I came across these images on Ebay and Cowan's auction site. They're obviously taken by the same photographer:
It is implied on Ebay that the images show Sicangu who were kidnapped by Carver to take part in the Wild West Show. My guess is that someone has mixed the idea of Carver forcing Lakota people to participate in his show with some of other non-Lakota images found in a lot that also contained photos of Carver's actual show. They also appear on Cowan's with admittedly ambiguously phrased text: site: www.cowanauctions.com/lot/charles-nordin-nebraska-photographer-glass-negative-collection-incl-wild-west-show-views-of-doc-carver-and-buffalo-bill-plus-american-indians-1961933
This one, however, is a different matter:
These are Lakota who worked with Carver, despite being labelled 'Sioux and Apache' on Ebay. Again, they also appear in the Cowan's lot, as part of the collection of Charles Nordin, who was born in Sweden in 1878 before emigrating to America where he became a photographer. However, this has to be one of the images he collected because he would only have been 12 when Carver had this show.
Men from this group also appear here:
This is one of several images of Carver's troupe taken in St Petersburg, Russia in 1890. Identifications courtesy of Dietmar and you can, of course, see some of these men in the image above: standing far left: William Garnett aka Billy Hunter; standing in the back, with bonnet: Painted Horse; sitting on left, with spear: He Crow; standing far right: Berney Kempton.
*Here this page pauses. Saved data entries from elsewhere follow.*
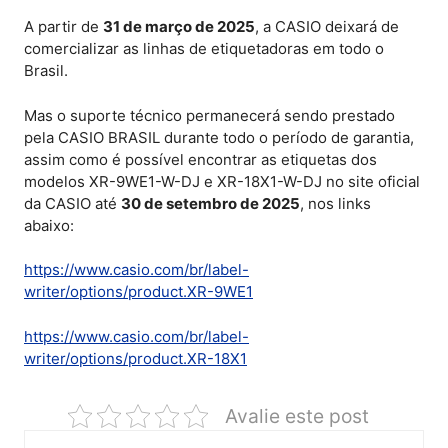
A partir de
31 de março de 2025
, a CASIO deixará de
comercializar as linhas de etiquetadoras em todo o
Brasil.
Mas o suporte técnico permanecerá sendo prestado
pela CASIO BRASIL durante todo o período de garantia,
assim como é possível encontrar as etiquetas dos
modelos XR-9WE1-W-DJ e XR-18X1-W-DJ no site oficial
da CASIO até
30 de setembro de 2025
, nos links
abaixo:
https://www.casio.com/br/label-
writer/options/product.XR-9WE1
https://www.casio.com/br/label-
writer/options/product.XR-18X1
Avalie este post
Some men, like Painted Horse, worked for more than one Wild West Show through the years.
'Red Hatchet' is, of course, Painted Horse. I'm assuming he's next to Carver.
Big Bear
There's some anecdotal material here: static1.squarespace.com/static/5b5797f3297114bf53320277/t/5c4b6d6b7924e8386a2035f2/1548447112369/The+Kemptons_Chapter+One.pdf
The following are from the Wild America visit to Berlin:
All these photographs have 'Fielder' as the blindstamp.
One assumes there are more images out there. A lot more.